Le 19 octobre à Barcelone, Anna Philippon (Anna Bullfrog Pictures), la coproductrice française de la série barcelonaise *In Vitro* (six épisodes de 30 min) créée par Marc Crehuet et Alejandra Guimerà, assistera à son avant-première mondiale (diffusion sur HBO Espagne). Une aventure qui devrait se poursuivre d’ici la fin 2026 sur Perpignan, une ville, et un département chers à son cœur et dont elle aimerait qu’on mette davantage en avant « les talents cachés et les atouts ». Interview d’une femme de convictions.
Anna Philippon, vous êtes née il y a 40 ans ici, à Perpignan (où vous possédez un pied-à-terre). Avec votre époux parisien, Alex, ex-comédien, vous avez créé votre propre boîte de prod « Bullfrog Pictures ». Comment avez-vous été amenée à coproduire In Vitro, cette série sud-catalane qui sera dès le 19 octobre prochain diffusée sur HBO Espagne ?
C’est une longue histoire (sourire). Disons que le bouche-à-oreille entre gens de cinéma a bien fonctionné. J’ai gardé aussi des attaches fortes en Catalogne du Sud. Depuis notamment Barcelone où, jeune étudiante, j’ai suivi des cours de design à l’Instituto Europeo di Design (un organisme italien). Quant à Marc Crehuet et Alejandra Guimerà, les deux réalisateurs d’In Vitro – une série de six épisodes de 30 à 40 min chacun avec une unité de lieu : une clinique de la fertilité à Barcelone -, ils m’ont contactée pour en faire partie. Il m’a fallu peu de temps pour me décider.
Vous parliez de cet amour du Pays catalan que vous revendiquez. Selon vous, que manque-t-il à ce territoire pour que puissent émerger et se développer de jeunes talents ?
Je le répète souvent mais ce qui fait hélas défaut à Perpignan, c’est de ne pas pouvoir bénéficier d’une vraie école de formation à l’ensemble des métiers du cinéma… Coincée entre les deux entités régionales que sont Montpellier et Toulouse, ma ville, plus modeste économiquement parlant, a du mal à s’imposer dans ce registre. Et pourtant, elle possède de sacrés atouts que nous envient beaucoup d’autres ! Nous avons à proximité la mer, la campagne, la montagne qui prêtent des décors de toute beauté aux trop peu nombreux tournages qui s’y déroulent. Nous avons de jeunes talents locaux, j’en ai rencontré beaucoup, mais hélas ils sont obligés de s’exiler vers Montpellier, Sète, la région PACA ou à Paris pour vivre de leur métier. Et c’est regrettable.
De votre côté, à quelles fictions se déroulant en Pays catalan avez-vous collaboré via Bullfrog Pictures ?
Six projets européens sont en cours dont un film dit historique sur la guerre d’Espagne avec des scènes tournées en partie à Perpignan (sortie prévue en 2027). Une autre fiction coproduite avec l’Espagne a été tournée pour 40 % sur le territoire nord-catalan, ainsi qu’une série entre les deux Catalognes. Et enfin, un polar islandais (oui, oui…) vient d’être tourné à 70 % en Italie et à 30 % en France dont quelques scènes en terre nord-catalane.
Enfin, vous évoquez le soutien « déterminant de la CCI et l’implication constante » de son président Laurent Gauze dans divers projets audiovisuels ?

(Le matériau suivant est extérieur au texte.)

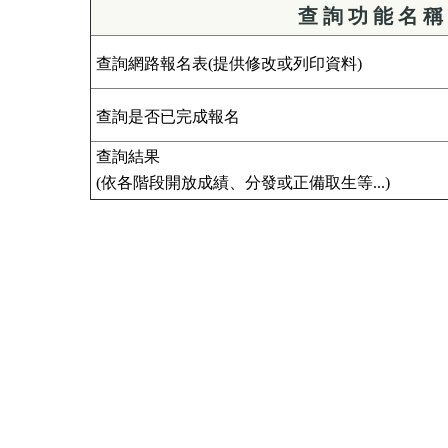
查 詢 功 能 名 稱
查詢網路報名表(提供修改或列印資料)
查詢是否已完成報名
查詢結果
(依各階段開放成績、分發或正備取生等...)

Absolument. Laurent (Gauze) m’a fait confiance depuis le début dans cette belle aventure d’In Vitro. Nous partageons cet amour infini pour notre territoire. Je sais qu’il a pesé de tout son poids pour apporter son aide via une synergie entre les deux Catalognes. Rien de surprenant quand on connaît son engagement pour divers projets audiovisuels transfrontaliers entre Perpignan et Barcelone. Pour en revenir à In Vitro, il n’est pas peu fier d’ailleurs, de voir mentionné en bas de l’affiche officielle, le logo de la CCI de Perpignan et des P.-O. Ce qui me pousse à confier à l’Indépendant que dans les semaines qui suivront la présentation officielle de la série, devrait s’organiser à Perpignan une « seconde » avant-première réunissant l’équipe du film au complet incluant bien entendu ses deux réalisateurs.